"""

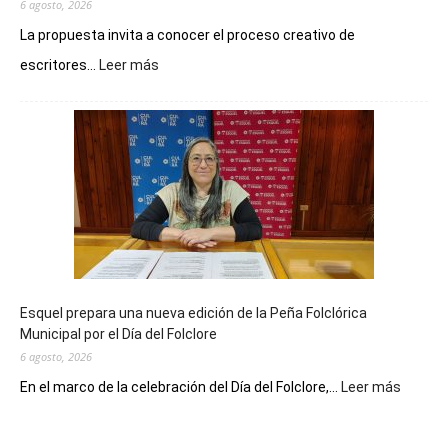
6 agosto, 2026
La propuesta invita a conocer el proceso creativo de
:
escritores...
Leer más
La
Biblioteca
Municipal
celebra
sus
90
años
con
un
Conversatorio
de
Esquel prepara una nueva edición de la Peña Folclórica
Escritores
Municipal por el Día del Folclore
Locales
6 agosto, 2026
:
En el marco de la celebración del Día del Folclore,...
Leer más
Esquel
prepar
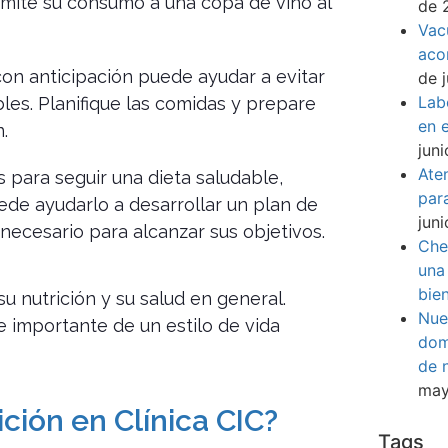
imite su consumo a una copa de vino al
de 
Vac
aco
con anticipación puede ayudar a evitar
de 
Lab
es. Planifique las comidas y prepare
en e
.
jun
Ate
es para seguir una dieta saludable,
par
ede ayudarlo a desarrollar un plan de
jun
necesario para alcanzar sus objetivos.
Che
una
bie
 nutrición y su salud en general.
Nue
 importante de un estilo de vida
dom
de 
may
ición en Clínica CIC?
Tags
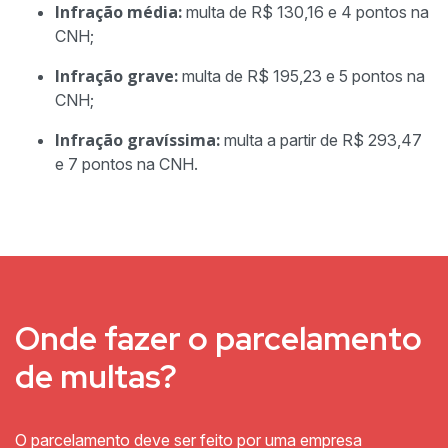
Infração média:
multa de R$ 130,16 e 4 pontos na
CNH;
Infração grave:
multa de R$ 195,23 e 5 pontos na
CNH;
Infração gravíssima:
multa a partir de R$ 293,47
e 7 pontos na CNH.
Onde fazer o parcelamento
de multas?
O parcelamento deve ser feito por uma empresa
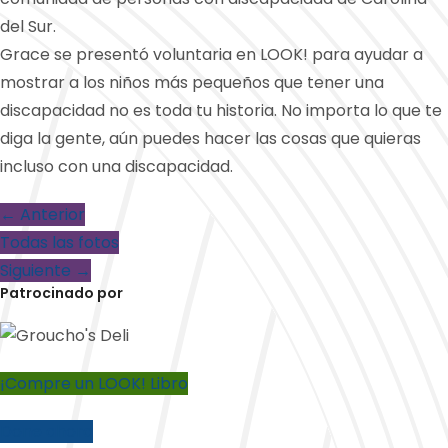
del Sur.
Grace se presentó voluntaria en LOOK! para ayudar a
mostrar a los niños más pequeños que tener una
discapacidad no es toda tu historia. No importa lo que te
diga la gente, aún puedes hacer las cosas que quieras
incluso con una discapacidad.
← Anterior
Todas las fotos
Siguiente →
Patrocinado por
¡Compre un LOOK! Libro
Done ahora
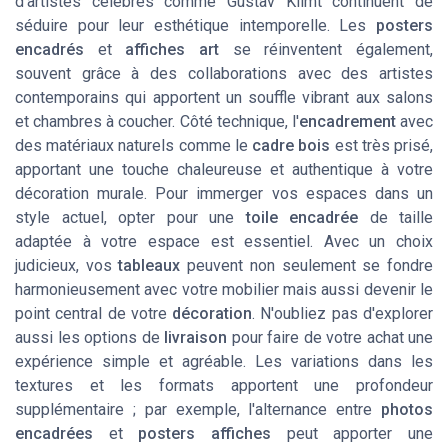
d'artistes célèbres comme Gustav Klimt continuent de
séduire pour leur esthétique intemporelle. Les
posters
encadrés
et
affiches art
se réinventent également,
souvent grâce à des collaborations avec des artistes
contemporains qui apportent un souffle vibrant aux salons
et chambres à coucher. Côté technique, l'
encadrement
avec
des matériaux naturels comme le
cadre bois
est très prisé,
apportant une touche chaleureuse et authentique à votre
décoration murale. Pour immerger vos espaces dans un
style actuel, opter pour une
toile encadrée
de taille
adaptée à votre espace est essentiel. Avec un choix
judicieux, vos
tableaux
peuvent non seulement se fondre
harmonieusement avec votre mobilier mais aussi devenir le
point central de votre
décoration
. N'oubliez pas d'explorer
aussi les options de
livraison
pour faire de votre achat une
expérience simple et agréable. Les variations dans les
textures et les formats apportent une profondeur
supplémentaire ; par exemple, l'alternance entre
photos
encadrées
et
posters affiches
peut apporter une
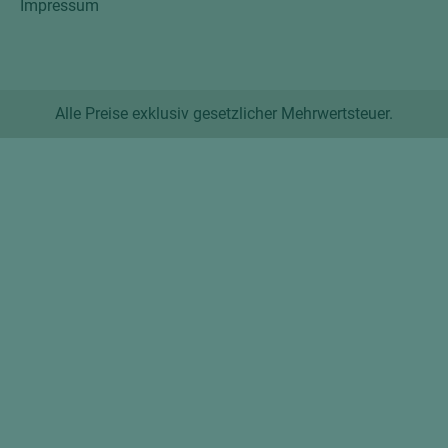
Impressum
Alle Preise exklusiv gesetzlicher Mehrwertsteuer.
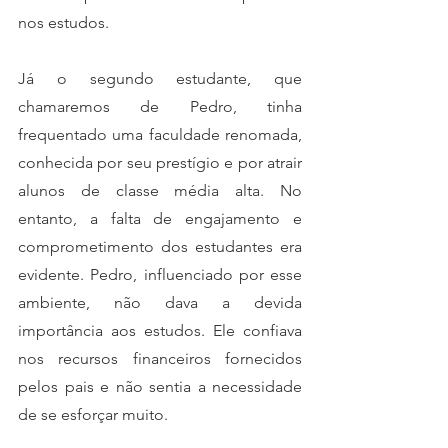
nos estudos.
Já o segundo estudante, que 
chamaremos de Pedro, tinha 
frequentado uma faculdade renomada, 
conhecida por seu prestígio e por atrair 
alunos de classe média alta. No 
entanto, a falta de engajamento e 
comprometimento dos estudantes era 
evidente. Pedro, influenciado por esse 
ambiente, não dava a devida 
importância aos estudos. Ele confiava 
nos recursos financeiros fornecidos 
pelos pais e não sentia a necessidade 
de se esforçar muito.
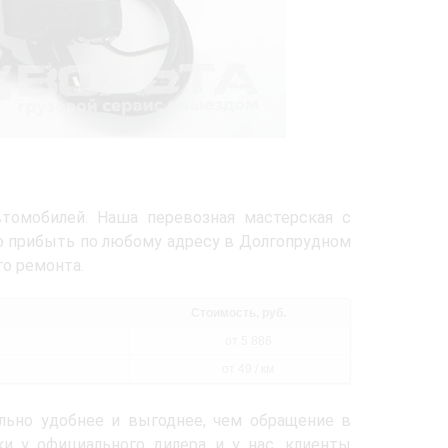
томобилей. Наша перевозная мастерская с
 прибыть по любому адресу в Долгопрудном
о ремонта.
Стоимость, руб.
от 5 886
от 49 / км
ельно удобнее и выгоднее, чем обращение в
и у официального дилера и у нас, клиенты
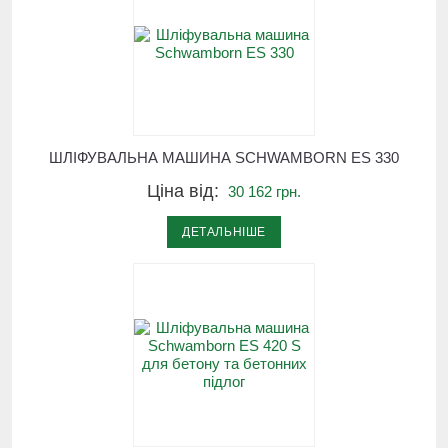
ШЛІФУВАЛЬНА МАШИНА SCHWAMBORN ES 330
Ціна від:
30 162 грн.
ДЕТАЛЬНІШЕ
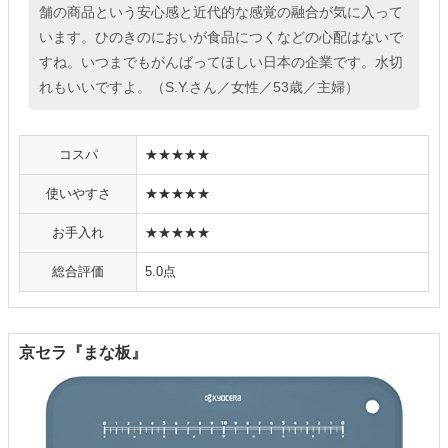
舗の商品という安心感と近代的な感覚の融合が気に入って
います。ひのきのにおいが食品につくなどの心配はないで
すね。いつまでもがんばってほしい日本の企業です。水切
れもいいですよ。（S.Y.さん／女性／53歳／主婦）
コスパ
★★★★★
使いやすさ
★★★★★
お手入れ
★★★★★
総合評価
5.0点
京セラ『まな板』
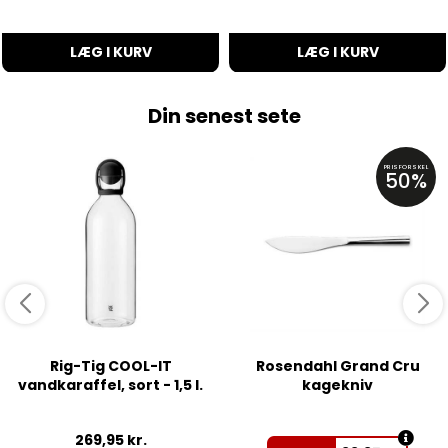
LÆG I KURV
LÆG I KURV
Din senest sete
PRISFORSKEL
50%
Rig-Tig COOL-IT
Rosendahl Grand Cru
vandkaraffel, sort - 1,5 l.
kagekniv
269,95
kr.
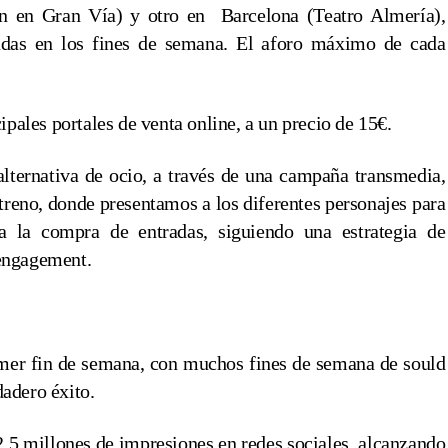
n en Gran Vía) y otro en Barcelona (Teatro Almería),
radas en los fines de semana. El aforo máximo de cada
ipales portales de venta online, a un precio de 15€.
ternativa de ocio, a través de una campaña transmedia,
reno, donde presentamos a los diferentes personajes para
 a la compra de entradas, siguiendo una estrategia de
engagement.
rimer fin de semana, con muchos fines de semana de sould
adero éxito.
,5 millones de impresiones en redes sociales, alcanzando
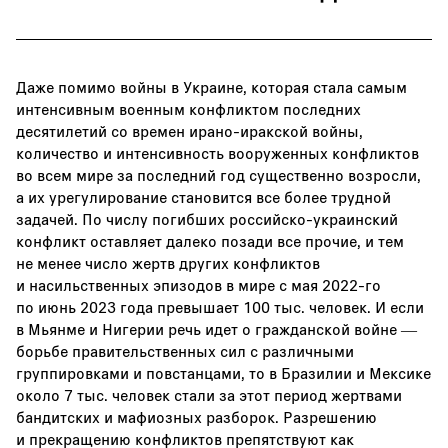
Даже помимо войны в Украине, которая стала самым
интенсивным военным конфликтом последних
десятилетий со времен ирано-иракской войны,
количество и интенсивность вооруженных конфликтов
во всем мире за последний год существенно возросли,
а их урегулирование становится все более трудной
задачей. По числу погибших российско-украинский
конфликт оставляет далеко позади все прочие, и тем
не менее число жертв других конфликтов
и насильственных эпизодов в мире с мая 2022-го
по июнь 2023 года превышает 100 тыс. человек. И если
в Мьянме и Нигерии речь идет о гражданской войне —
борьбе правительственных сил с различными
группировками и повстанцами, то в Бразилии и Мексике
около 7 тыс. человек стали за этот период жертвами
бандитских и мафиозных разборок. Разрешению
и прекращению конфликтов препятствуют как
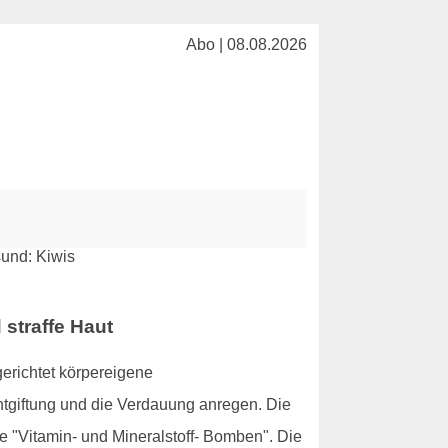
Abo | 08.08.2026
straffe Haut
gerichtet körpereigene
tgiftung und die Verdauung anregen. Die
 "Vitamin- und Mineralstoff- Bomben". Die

"""

TASK STATEMENT »
Would you copy every line of the entries in which "décoration" appears?

EXPECTED OUTPUT »
décoration murale. Pour immerger vos espaces dans un
décoration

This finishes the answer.